Le ministre algérien des Affaires étrangères, Sabri Boukadoum, a ouvert lundi à Alger en présence de son homologue malien, Zeyni Moulaye, les travaux de la 16e session du comité bilatéral stratégique entre les deux pays. Les délégations ont abordé les mesures susceptibles d’accélérer la mise en œuvre de l’accord de paix et de réconciliation du Mali, issu d’une médiation algérienne, et de favoriser la coopération économique.
Pour la première fois de son histoire, l’Algérie pourrait envoyer des unités combattantes au nord du Mali, sous bannière onusienne.

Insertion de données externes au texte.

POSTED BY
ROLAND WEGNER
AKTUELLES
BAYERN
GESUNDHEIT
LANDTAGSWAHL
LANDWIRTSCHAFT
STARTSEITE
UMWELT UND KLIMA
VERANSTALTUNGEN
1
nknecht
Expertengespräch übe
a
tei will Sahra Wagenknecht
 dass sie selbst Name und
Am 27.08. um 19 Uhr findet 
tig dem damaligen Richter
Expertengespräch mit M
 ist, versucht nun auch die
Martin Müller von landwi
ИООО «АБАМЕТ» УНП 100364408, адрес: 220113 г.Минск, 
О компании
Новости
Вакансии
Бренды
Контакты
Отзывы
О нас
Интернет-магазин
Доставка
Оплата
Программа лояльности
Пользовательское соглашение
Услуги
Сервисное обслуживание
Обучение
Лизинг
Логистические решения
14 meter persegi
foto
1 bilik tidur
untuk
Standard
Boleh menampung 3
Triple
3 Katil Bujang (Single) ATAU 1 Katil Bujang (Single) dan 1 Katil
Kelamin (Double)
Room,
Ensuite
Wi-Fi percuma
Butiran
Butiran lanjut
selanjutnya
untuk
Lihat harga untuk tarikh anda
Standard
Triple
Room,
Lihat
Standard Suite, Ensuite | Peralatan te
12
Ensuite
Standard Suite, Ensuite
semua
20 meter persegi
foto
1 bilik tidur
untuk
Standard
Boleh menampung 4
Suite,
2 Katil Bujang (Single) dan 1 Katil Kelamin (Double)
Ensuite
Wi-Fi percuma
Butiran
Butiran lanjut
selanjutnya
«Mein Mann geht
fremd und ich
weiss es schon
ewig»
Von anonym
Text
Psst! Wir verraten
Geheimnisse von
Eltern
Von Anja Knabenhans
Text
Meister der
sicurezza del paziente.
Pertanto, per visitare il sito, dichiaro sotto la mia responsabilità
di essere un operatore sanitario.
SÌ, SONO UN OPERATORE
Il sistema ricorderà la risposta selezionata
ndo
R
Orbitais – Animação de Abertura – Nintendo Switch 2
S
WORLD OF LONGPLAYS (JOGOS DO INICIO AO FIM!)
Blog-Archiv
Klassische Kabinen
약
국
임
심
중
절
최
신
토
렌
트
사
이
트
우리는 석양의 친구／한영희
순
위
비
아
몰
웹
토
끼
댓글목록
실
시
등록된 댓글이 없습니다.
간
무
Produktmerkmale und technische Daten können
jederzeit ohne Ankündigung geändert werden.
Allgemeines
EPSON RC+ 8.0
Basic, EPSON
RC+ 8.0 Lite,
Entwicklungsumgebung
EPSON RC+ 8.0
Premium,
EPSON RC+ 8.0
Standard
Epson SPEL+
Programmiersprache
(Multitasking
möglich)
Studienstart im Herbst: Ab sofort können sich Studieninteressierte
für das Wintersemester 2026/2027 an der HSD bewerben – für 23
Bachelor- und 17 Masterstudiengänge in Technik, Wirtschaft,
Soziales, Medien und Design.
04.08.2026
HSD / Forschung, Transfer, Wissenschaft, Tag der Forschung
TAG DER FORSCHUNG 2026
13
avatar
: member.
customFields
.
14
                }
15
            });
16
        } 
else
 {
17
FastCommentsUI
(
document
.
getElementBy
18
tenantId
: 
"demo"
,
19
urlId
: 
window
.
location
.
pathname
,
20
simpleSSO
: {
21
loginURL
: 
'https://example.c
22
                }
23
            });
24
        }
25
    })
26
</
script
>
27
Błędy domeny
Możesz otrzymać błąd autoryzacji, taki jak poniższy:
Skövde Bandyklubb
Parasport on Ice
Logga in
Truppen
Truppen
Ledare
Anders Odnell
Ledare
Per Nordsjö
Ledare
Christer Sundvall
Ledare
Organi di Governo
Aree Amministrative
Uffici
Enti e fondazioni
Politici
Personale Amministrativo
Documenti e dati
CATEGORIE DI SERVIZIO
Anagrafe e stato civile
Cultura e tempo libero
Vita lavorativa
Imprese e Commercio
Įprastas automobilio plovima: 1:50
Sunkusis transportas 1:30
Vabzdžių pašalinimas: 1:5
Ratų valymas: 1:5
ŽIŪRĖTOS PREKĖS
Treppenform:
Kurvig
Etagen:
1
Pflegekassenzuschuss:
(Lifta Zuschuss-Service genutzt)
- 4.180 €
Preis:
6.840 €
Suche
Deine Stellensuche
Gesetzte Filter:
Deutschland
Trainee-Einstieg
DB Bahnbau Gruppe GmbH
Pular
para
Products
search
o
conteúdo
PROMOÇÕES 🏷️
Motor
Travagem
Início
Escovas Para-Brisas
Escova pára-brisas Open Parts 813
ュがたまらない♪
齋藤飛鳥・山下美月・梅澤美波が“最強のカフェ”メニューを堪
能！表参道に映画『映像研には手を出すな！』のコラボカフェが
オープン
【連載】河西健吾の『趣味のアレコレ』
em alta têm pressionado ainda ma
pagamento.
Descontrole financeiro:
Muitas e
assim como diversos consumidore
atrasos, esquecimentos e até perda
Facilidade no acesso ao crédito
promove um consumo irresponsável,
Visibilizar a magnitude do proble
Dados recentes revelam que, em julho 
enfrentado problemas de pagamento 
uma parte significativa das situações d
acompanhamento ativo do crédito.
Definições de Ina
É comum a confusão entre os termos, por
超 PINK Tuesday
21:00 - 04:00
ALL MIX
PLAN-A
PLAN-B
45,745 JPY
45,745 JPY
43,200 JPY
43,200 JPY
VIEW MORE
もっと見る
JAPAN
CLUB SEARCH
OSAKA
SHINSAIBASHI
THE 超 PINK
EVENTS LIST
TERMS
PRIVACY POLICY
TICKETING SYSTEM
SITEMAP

Aucune décision finale n’est encore arrêtée à Alger. Mais les autorités y réfléchissement sérieusement. Les soldats de l’Armée nationale populaire (ANP) pourraient intégrer la Mission des Nations unies pour la stabilisation au Mali (Minusma). L’information a été confirmée à l’Opinion par un haut cadre du pays. Plusieurs pays de la région et la France encouragent Alger à franchir le pas. Et théoriquement, plus rien n’empêche le président Abdelmadjid Tebboune de lancer une opération extérieure depuis l’adoption de la nouvelle constitution.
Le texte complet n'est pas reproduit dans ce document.